- **REQUIRED ACTION**
Only the lines below starting at the one containing "Bölüm ve Eğitim Klinikleri" and ending at the one containing "Göz Cihazlarımız" belong in the answer, each copied exactly.

- **RAW DATA**
-.-.-

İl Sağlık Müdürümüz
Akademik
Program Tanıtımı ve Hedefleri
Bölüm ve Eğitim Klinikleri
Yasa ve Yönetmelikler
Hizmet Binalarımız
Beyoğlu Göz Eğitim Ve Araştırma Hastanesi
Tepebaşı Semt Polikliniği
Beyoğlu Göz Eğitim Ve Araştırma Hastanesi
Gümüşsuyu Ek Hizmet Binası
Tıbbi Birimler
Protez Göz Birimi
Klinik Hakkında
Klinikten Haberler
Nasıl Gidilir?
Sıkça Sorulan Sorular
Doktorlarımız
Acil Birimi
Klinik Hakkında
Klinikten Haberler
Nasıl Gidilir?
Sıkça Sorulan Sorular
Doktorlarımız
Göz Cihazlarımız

-.-.-

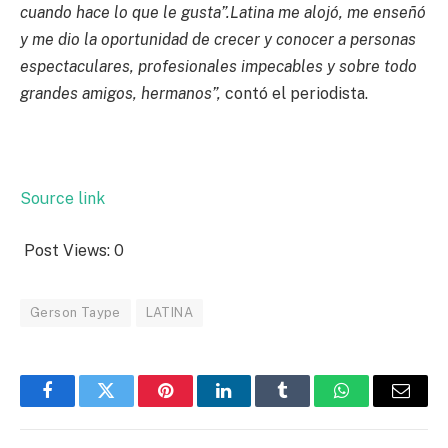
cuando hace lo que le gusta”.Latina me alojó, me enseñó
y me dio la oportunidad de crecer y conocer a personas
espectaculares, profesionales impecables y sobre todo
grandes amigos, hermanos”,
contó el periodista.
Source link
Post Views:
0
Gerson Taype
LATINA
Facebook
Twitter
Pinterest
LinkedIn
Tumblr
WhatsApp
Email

-.-.-

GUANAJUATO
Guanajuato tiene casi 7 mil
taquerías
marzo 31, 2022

-.-.-

- **WRITTEN RESPONSE**
Bölüm ve Eğitim Klinikleri
Yasa ve Yönetmelikler
Hizmet Binalarımız
Beyoğlu Göz Eğitim Ve Araştırma Hastanesi
Tepebaşı Semt Polikliniği
Beyoğlu Göz Eğitim Ve Araştırma Hastanesi
Gümüşsuyu Ek Hizmet Binası
Tıbbi Birimler
Protez Göz Birimi
Klinik Hakkında
Klinikten Haberler
Nasıl Gidilir?
Sıkça Sorulan Sorular
Doktorlarımız
Acil Birimi
Klinik Hakkında
Klinikten Haberler
Nasıl Gidilir?
Sıkça Sorulan Sorular
Doktorlarımız
Göz Cihazlarımız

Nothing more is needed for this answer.